Elina pun berjalan di belakang Lingga, pria itu tampak melambatkan langkahnya agar bisa sejajar dengan Elina. Yang Lingga tahu, kaki Elina sedang sakit. Padahal ada alasan lain yang membuat Elina sengaja berjalan di belakang Lingga. Mengulur waktu.
"Kamu kenapa tegang banget mukanya?" ucap Lingga yang kini sudah berhenti.
"Eng-nggak, kok," bantah Elina.
Lingga tidak menjawab, ia hanya tersenyum masam untuk merespons jawaban Elina.
Beberapa saat kemudian, mereka sudah mendekat ke pelaminan.
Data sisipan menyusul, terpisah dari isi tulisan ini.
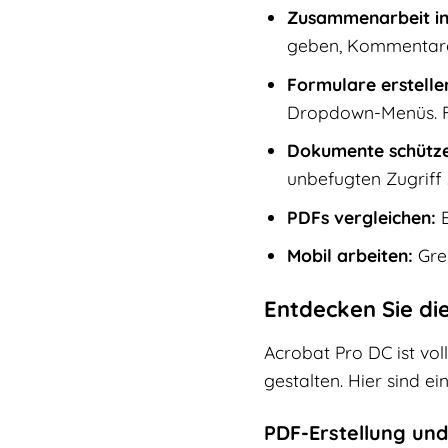
Zusammenarbeit in 
geben, Kommentare
Formulare erstelle
Dropdown-Menüs. Fül
Dokumente schütze
unbefugten Zugriff 
PDFs vergleichen:
E
Mobil arbeiten:
Grei
Entdecken Sie di
Acrobat Pro DC ist vol
gestalten. Hier sind ei
PDF-Erstellung un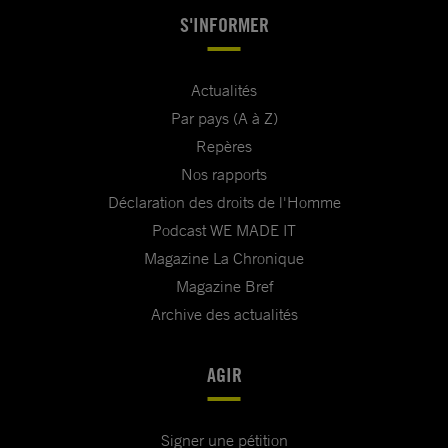
S'INFORMER
Actualités
Par pays (A à Z)
Repères
Nos rapports
Déclaration des droits de l'Homme
Podcast WE MADE IT
Magazine La Chronique
Magazine Bref
Archive des actualités
AGIR
Signer une pétition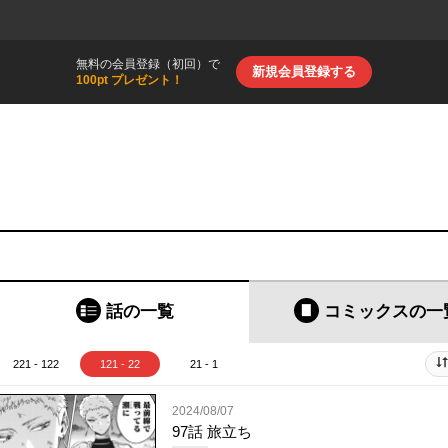
無料の会員登録（初回）で
新規会員登録する
100pt プレゼント！
話の一覧
コミックス
の一
221 - 122
121 - 22
21 - 1
2024/08/07
97話 旅立ち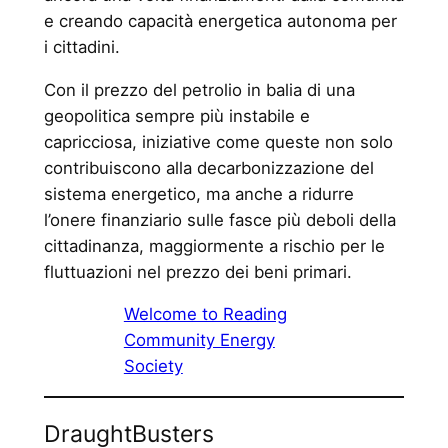
e creando capacità energetica autonoma per
i cittadini.
Con il prezzo del petrolio in balia di una
geopolitica sempre più instabile e
capricciosa, iniziative come queste non solo
contribuiscono alla decarbonizzazione del
sistema energetico, ma anche a ridurre
l’onere finanziario sulle fasce più deboli della
cittadinanza, maggiormente a rischio per le
fluttuazioni nel prezzo dei beni primari.
Welcome to Reading
Community Energy
Society
DraughtBusters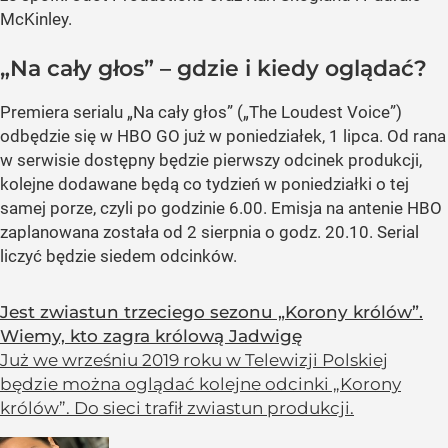
McKinley.
„Na cały głos” – gdzie i kiedy oglądać?
Premiera serialu „Na cały głos” („The Loudest Voice”)
odbędzie się w HBO GO już w poniedziałek, 1 lipca. Od rana
w serwisie dostępny będzie pierwszy odcinek produkcji,
kolejne dodawane będą co tydzień w poniedziałki o tej
samej porze, czyli po godzinie 6.00. Emisja na antenie HBO
zaplanowana została od 2 sierpnia o godz. 20.10. Serial
liczyć będzie siedem odcinków.
Jest zwiastun trzeciego sezonu „Korony królów”.
Wiemy, kto zagra królową Jadwigę
Już we wrześniu 2019 roku w Telewizji Polskiej
będzie można oglądać kolejne odcinki „Korony
królów”. Do sieci trafił zwiastun produkcji.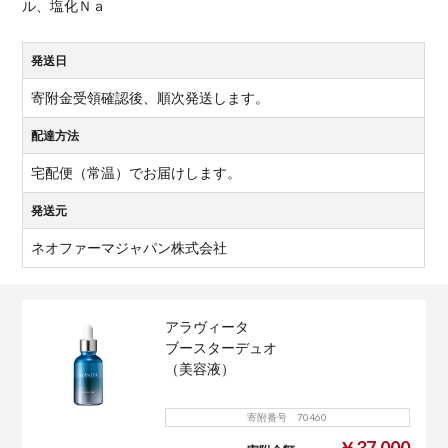
ル、塩化Ｎａ
発送日
寄附金受領確認後、順次発送します。
配達方法
宅配便（常温）でお届けします。
発送元
ネオファーマジャパン株式会社
アラヴィータ
ブースターデュオ
（美容液）
寄附番号 70460
￥37,000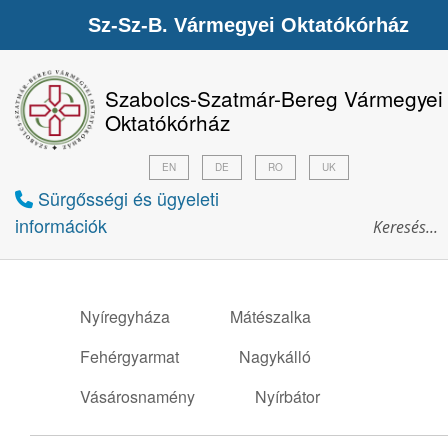
Sz-Sz-B. Vármegyei Oktatókórház
Szabolcs-Szatmár-Bereg Vármegyei
Oktatókórház
EN
DE
RO
UK
Sürgősségi és ügyeleti
információk
Nyíregyháza
Mátészalka
Fehérgyarmat
Nagykálló
Vásárosnamény
Nyírbátor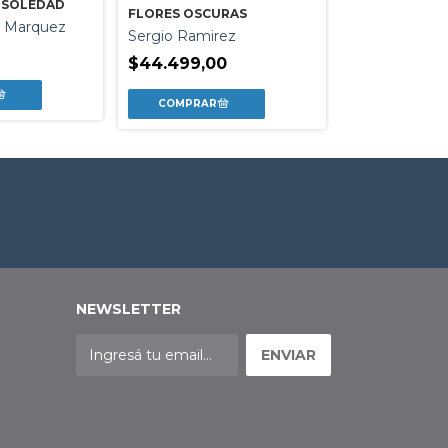
LIMITADA)
E SOLEDAD
FLORES OSCURAS
Isabel Allende
a Marquez
Sergio Ramirez
$47.499,00
$44.499,00
NEWSLETTER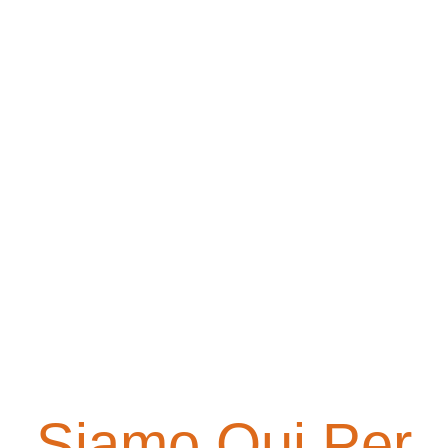
Siamo Qui Per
Jangan ditanya bagaimana ekspresi Erik, sudah pasti sangat terkejut dan tidak menyangka Elina hadir. Parahnya lagi Elina terlihat bersama Lingga yang merupakan sepupunya.
"Selamat ya, Erik. Selamat juga buat Isabella," ucap Lingga sambil menyalami kedua mempelai. Tentu saja Elina langsung melakukan hal yang sama.
"Elina kenal sama Lingga? Kalian ke sini bareng?" tanya Isabella.
"Oh, nggak. Tadi kebetulan ketemu," jawab Elina sedikit gugup.
"Oh iya, Elina pasti sama Tante Ami, ya?"
"Emang nggak sama pacarnya?" tanya Erik kemudian. Jelas saja Elina yakin pertanyaan itu hanyalah pancingan. Ya, dirinya memang jomlo tapi rasanya tidak etis dalam suasana seperti ini harus disinggung.
Siapa pun jomlo di luar sana pasti kesal saat ditanya, mana pacarnya? Atau mungkin Elina yang terlampau sensitif? Mendengar pertanyaan Erik, membuatnya kehilangan mood. Tapi setidaknya Elina bersyukur bahwa Erik mau berpura-pura tidak mengenalnya. Padahal faktanya pria itu mengundang Elina. Ah, bisa dipastikan raut ceria Isabella akan berubah jika tahu yang sebenarnya.
"Sayang, nggak usah diungkit dong kejomloannya. Kasihan. Maaf ya, El," kata Isabella. "By the way kaki kamu kenapa?" lanjutnya yang melihat ketidakberesan di kaki Elina.
"Enggak kenapa-kenapa kok," jawab Elina.
"Elina tadi—"
"Saya nggak kenapa-kenapa!" potong Elina saat Lingga seperti ingin membocorkan aibnya. Ya, baginya terjatuh di tempat umum itu tidak seharusnya diketahui orang banyak, terlebih Erik. "Kalau gitu saya ke toilet dulu, ya," lanjut Elina kemudian memutar tubuh dengan hati-hati dan berjalan menuju toilet.
"Elina!" Lingga mengejar Elina, membuat wanita itu berhenti sejenak. "Butuh pendamping?" tanyanya lagi.
What?! Pendamping? Sungguh pertanyaan yang ambigu!
"Emangnya kamu mau masuk ke toilet perempuan?" Elina mulai sewot. "Saya nggak butuh pendamping, apalagi kamu!"
"Kamu tahu di mana toiletnya?"
Elina tampak melihat sekeliling, suasana mulai penuh sesak dan sialnya ia tidak tahu letak toiletnya.
"Lebih dari seribu orang yang diundang, toilet mungkin penuh. Ditambah lagi kamu nggak tahu di mana tempatnya, kan?"
"Terus?" serobot Elina.
"Saya antar ke toilet pribadi, ya. Di sana nggak antre," tawar Lingga.
Seakan tak punya pilihan, Elina pun mengangguk. Baiklah, ia akui kalau Lingga sudah dua kali menolongnya.